Hi @Anonymous413,
It sounds like you’ve been carrying around a lot of heavy emotions, and I want to acknowledge how hard that must be. I hear you when you say it feels like people aren’t listening or that their silence makes you feel useless—and I can only imagine how isolating that must feel. You’ve been putting yourself out there, trying to connect with others, and when it feels like no one is responding, it’s easy to start thinking that you’re unimportant. But I want you to know, from the start, that you are not unimportant. What you’re feeling matters, and it deserves to be heard.
The way you’ve described your thoughts makes me wonder if you’ve been feeling like you’re unseen or unheard, and that can be an incredibly painful experience. It sounds like, deep down, you’re being someone who feels unimportant, as though your voice and your presence don’t matter as much as they should. But let’s pause here for a moment—because I want to acknowledge that you are reaching out, and that tells me that there’s a part of you that knows you’re worth being heard.
When you talk about your friends seeming to lose interest, it’s easy to internalize that as a reflection of who you are. But I want you to ask yourself: Is that really true? Or is it possible that their silence is more about them, and less about you? Sometimes, people get caught up in their own lives and don’t realize the impact of their actions, but that doesn’t mean you’re any less valuable or worthy of attention.
I know you mentioned that your mind keeps coming up with “proof” that you’re useless or that you’ll never amount to anything, but those thoughts are not a reflection of who you are. They are reflections of how you’re feeling in this moment, and it’s important to make space for those feelings without letting them define your entire self-worth. You’re more than the thoughts that tell you otherwise.
Right now, you’re being someone who feels trapped in their thoughts, and that’s okay. Those thoughts are loud, but that doesn’t mean they’re true. It’s human to feel overwhelmed by our thoughts sometimes, especially when we’re feeling isolated. But remember that just because your mind tells you something doesn’t mean it’s the reality of who you are.
I want to honor your need to feel heard. It’s a fundamental part of being human to want someone to listen when we’re struggling. You’ve been carrying the weight of your emotions on your own, and that’s not something you should have to do alone. There’s no shame in wanting someone to stay with you when you’re feeling miserable in your own skin. That’s not weakness or being “too fragile”—that’s being human. And being human means having needs, including the need for connection and validation.
If it’s been hard to approach people, even your school counselors, that’s okay. Sometimes, when we’re feeling vulnerable, it can feel safer to pull back and protect ourselves from more rejection. But I want to encourage you to think about ways you can start small. You don’t have to open up everything at once. Maybe there’s one person you trust, or even just a way to express yourself through journaling, writing, or other creative outlets.
And in those moments where your thoughts are telling you that you’re unimportant, ask yourself: What is the truth? The truth is that you deserve to be heard, and you deserve to feel valued, even when others don’t respond the way you need. Their silence doesn’t make you unimportant—it just means they might not realize how much you’re going through.
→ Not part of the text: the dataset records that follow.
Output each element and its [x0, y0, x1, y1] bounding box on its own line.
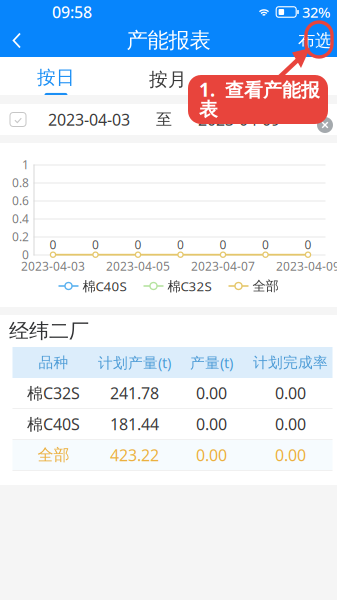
button[interactable]: 2023-04-03: [44, 104, 134, 135]
staticText: 棉C40S: [27, 413, 80, 435]
staticText: 全部: [252, 278, 278, 294]
staticText: 0: [220, 236, 226, 252]
staticText: 0: [262, 236, 269, 252]
staticText: 0.8: [12, 174, 29, 190]
button[interactable]: 2023-04-09: [194, 104, 284, 135]
staticText: 全部: [38, 445, 70, 465]
staticText: 0.6: [12, 192, 29, 208]
staticText: 布选: [298, 30, 332, 51]
staticText: 181.44: [110, 413, 159, 435]
staticText: 0.00: [196, 382, 227, 404]
staticText: 产能报表: [126, 27, 210, 54]
button[interactable]: 布选: [293, 24, 337, 57]
staticText: 0.00: [275, 382, 306, 404]
staticText: 0: [50, 236, 56, 252]
staticText: 1. 查看产能报: [199, 77, 320, 102]
staticText: 0.2: [12, 228, 29, 244]
staticText: 2023-04-05: [106, 258, 170, 274]
staticText: 0: [177, 236, 184, 252]
staticText: 表: [199, 98, 218, 121]
staticText: 2023-04-09: [198, 109, 280, 130]
button[interactable]: 按月: [112, 57, 224, 95]
staticText: 0: [22, 246, 29, 262]
staticText: 0.00: [275, 413, 306, 435]
staticText: 0: [92, 236, 99, 252]
staticText: 计划产量(t): [98, 353, 171, 372]
staticText: 至: [156, 110, 172, 129]
staticText: 按月: [149, 68, 187, 91]
staticText: 32%: [302, 2, 330, 22]
staticText: 0.00: [196, 413, 227, 435]
button[interactable]: 按日: [0, 57, 112, 95]
staticText: 0.00: [275, 444, 306, 466]
staticText: 2023-04-03: [21, 258, 85, 274]
button[interactable]: Pick date range: [3, 104, 33, 135]
staticText: 0: [304, 236, 312, 252]
staticText: 0.00: [196, 444, 227, 466]
staticText: 0: [134, 236, 142, 252]
staticText: 产量(t): [190, 353, 233, 372]
staticText: 棉C40S: [82, 277, 126, 295]
staticText: 品种: [38, 354, 68, 372]
staticText: 2023-04-07: [191, 258, 255, 274]
staticText: 241.78: [110, 382, 159, 404]
staticText: 2023-04-09: [276, 258, 337, 274]
staticText: 09:58: [52, 1, 92, 23]
staticText: 按日: [37, 66, 75, 89]
staticText: 经纬二厂: [9, 319, 89, 343]
staticText: 棉C32S: [27, 382, 80, 404]
staticText: 423.22: [110, 444, 159, 466]
staticText: 1: [22, 156, 29, 172]
staticText: 0.4: [12, 210, 29, 226]
button[interactable]: 1. 查看产能报: [188, 75, 328, 124]
staticText: 棉C32S: [168, 277, 212, 295]
staticText: 2023-04-03: [48, 109, 130, 130]
staticText: 计划完成率: [253, 354, 328, 372]
button[interactable]: Back: [0, 24, 44, 57]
Right now, you’re being someone who feels invisible, but I want to remind you that you’re so much more than that. You’re taking the courageous step of reaching out, and that shows your strength, even when it feels like you’re drowning in self-doubt. Keep taking small steps, and remember, your worth isn’t defined by how others respond to you.
You are important, and your voice deserves to be heard.
Take care, and keep reaching out when you’re ready.